In [6]:
import pandas as pd
from sklearn.model_selection import train_test_split
from sklearn import preprocessing
import numpy as np
from sklearn.preprocessing import StandardScaler
from sklearn.metrics import f1_score

In [7]:
import warnings
warnings.filterwarnings("ignore")

In [8]:
data = pd.read_csv('facies_vectors.csv')

Bayes_algorithms:

In [13]:
from sklearn.naive_bayes import GaussianNB
from sklearn.naive_bayes import BernoulliNB

# with mean value
feature_names = ['GR', 'ILD_log10', 'DeltaPHI', 'PHIND', 'PE', 'NM_M', 'RELPOS']
data = data.fillna(data['PE'].mean())
## with split
acc_gaus = 0
acc_bern = 0
for index in range(10):
    train, test = train_test_split(data, test_size=0.3)
    X_train = train[feature_names].values
    y_train = train['Facies'].values
    X_test = test[feature_names].values
    y_test = test['Facies'].values
    
    scaler = StandardScaler().fit(X_train)
    X_train_norm = scaler.transform(X_train)
    X_test_norm = scaler.transform(X_test)
    
    clf_gaus = GaussianNB()
    clf_gaus.fit(X_train_norm , y_train)
    y_predict = clf_gaus.predict(X_test_norm)
    acc_gaus += f1_score(y_test, y_predict, average='micro')
    
    
    clf_bern = BernoulliNB(alpha=1, binarize=0.0)
    clf_bern.fit(X_train_norm , y_train)
    y_predict = clf_bern.predict(X_test_norm)
    acc_bern += f1_score(y_test, y_predict, average='micro')
    
print('mean, 7:3, acc_gaus = ', acc_gaus/10)
print('mean, 7:3, acc_bern = ', acc_bern/10)

## with test well
params_bern= dict()
params_bern['LUKE G U'] = {'alpha': 10, 'binarize': -1.0}
params_bern['KIMZEY A'] = {'alpha': 10, 'binarize': -1.0}
params_bern['CROSS H CATTLE'] = {'alpha': 5, 'binarize': 0.0}
params_bern['NEWBY'] = {'alpha': 10, 'binarize': -1.0}
params_bern['SHRIMPLIN'] = {'alpha': 1, 'binarize': 0.0}
params_bern['ALEXANDER D'] = {'alpha': 10, 'binarize': -1.0}
params_bern['SHANKLE'] = {'alpha': 10, 'binarize': 0.0}
params_bern['CHURCHMAN BIBLE'] ={'alpha': 1, 'binarize': 1.0}
params_bern['Recruit F9'] = {'alpha': 5, 'binarize': -1.0}
params_bern['NOLAN'] = {'alpha': 1, 'binarize': -1.0}
acc_gaus = 0
acc_bern = 0
for well in set(data['Well Name']):
    train = data[data['Well Name'] != well]
    test = data[data['Well Name'] == well]
        
    X_train = train[feature_names].values
    y_train = train['Facies'].values
    X_test = test[feature_names].values
    y_test = test['Facies'].values
    
    scaler = StandardScaler().fit(X_train)
    X_train_norm = scaler.transform(X_train)
    X_test_norm = scaler.transform(X_test)
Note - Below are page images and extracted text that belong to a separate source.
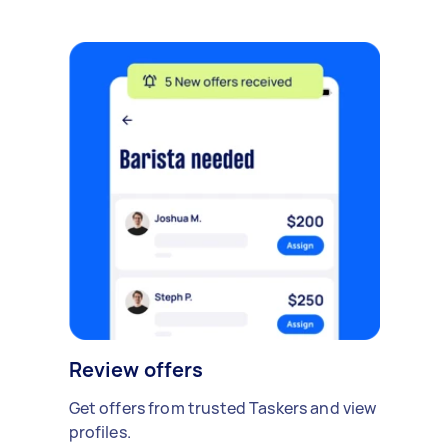
Review offers
Get offers from trusted Taskers and view
profiles.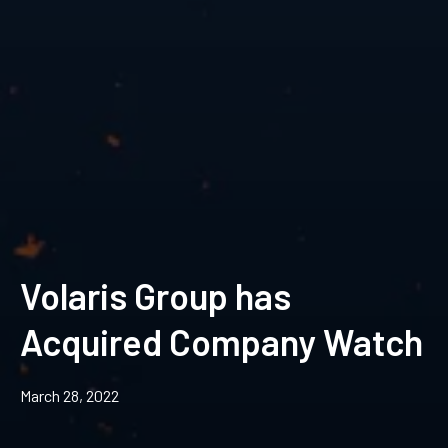
Volaris Group has
Acquired Company Watch
March 28, 2022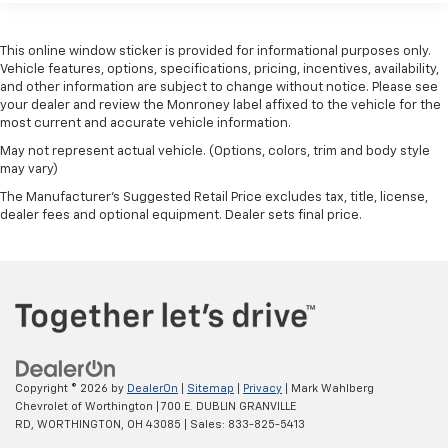
restraints
Third-row seat fixed or removable
: Fixed third-
This online window sticker is provided for informational purposes only.
row seats
Vehicle features, options, specifications, pricing, incentives, availability,
and other information are subject to change without notice. Please see
Fold forward seatback - Down for whatever.
your dealer and review the Monroney label affixed to the vehicle for the
Sometimes you need a little more room for your
most current and accurate vehicle information.
cargo and fold forward seatback makes it easy to
get it. With very little effort the seatback rests on
May not represent actual vehicle. (Options, colors, trim and body style
may vary)
the cushion for quick and simple space gains. With
fold forward seatback, it all fits.
The Manufacturer's Suggested Retail Price excludes tax, title, license,
dealer fees and optional equipment. Dealer sets final price.
Third-row seat facing
: Front facing third-row seat
Power 2-way passenger lumbar - It’s got their
back. How your passengers feel while riding around
is just as important as how the car drives. Enhance
their comfort with this power 2-way passenger
lumbar. Your passenger simply sets it to the
support they want for their lower back, and it will
reduce the strain they would feel otherwise. Power
2-way passenger lumbar supports your passengers
Copyright © 2026
by
DealerOn
|
Sitemap
|
Privacy
| Mark Wahlberg
for a better experience.
Chevrolet of Worthington
|
700 E. DUBLIN GRANVILLE
RD,
WORTHINGTON,
OH
43085
| Sales:
833-825-5413
8-way passenger seat - Comfort that conforms to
    clf_gaus = GaussianNB()
    clf_gaus.fit(X_train_norm , y_train)
    y_predict = clf_gaus.predict(X_test_norm)
    acc_gaus += f1_score(y_test, y_predict, average='micro')
    
    
    clf_bern = BernoulliNB(alpha=params_bern[well]['alpha'], binarize=params_bern[well]['binarize'])
    clf_bern.fit(X_train_norm , y_train)
    y_predict = clf_bern.predict(X_test_norm)
    acc_bern += f1_score(y_test, y_predict, average='micro')
    
print('mean, well, acc_gaus = ', acc_gaus/10)
print('mean, well, acc_bern = ', acc_bern/10)

# without PE
feature_names = ['GR', 'ILD_log10', 'DeltaPHI', 'PHIND', 'NM_M', 'RELPOS']
## with split
acc_gaus = 0
acc_bern = 0
for index in range(10):
    train, test = train_test_split(data, test_size=0.3)
    X_train = train[feature_names].values
    y_train = train['Facies'].values
    X_test = test[feature_names].values
    y_test = test['Facies'].values
    
    scaler = StandardScaler().fit(X_train)
    X_train_norm = scaler.transform(X_train)
    X_test_norm = scaler.transform(X_test)
    
    clf_gaus = GaussianNB()
    clf_gaus.fit(X_train_norm , y_train)
    y_predict = clf_gaus.predict(X_test_norm)
    acc_gaus += f1_score(y_test, y_predict, average='micro')
    
    
    clf_bern = BernoulliNB(alpha=1, binarize=0.0)
    clf_bern.fit(X_train_norm , y_train)
    y_predict = clf_bern.predict(X_test_norm)
    acc_bern += f1_score(y_test, y_predict, average='micro')
    
print('without PE, 7:3, acc_gaus = ', acc_gaus/10)
print('without PE, 7:3, acc_bern = ', acc_bern/10)

## with test well
acc_gaus = 0
acc_bern = 0
for well in set(data['Well Name']):
    train = data[data['Well Name'] != well]
    test = data[data['Well Name'] == well]
        
    X_train = train[feature_names].values
    y_train = train['Facies'].values
    X_test = test[feature_names].values
    y_test = test['Facies'].values
    
    scaler = StandardScaler().fit(X_train)
    X_train_norm = scaler.transform(X_train)
    X_test_norm = scaler.transform(X_test)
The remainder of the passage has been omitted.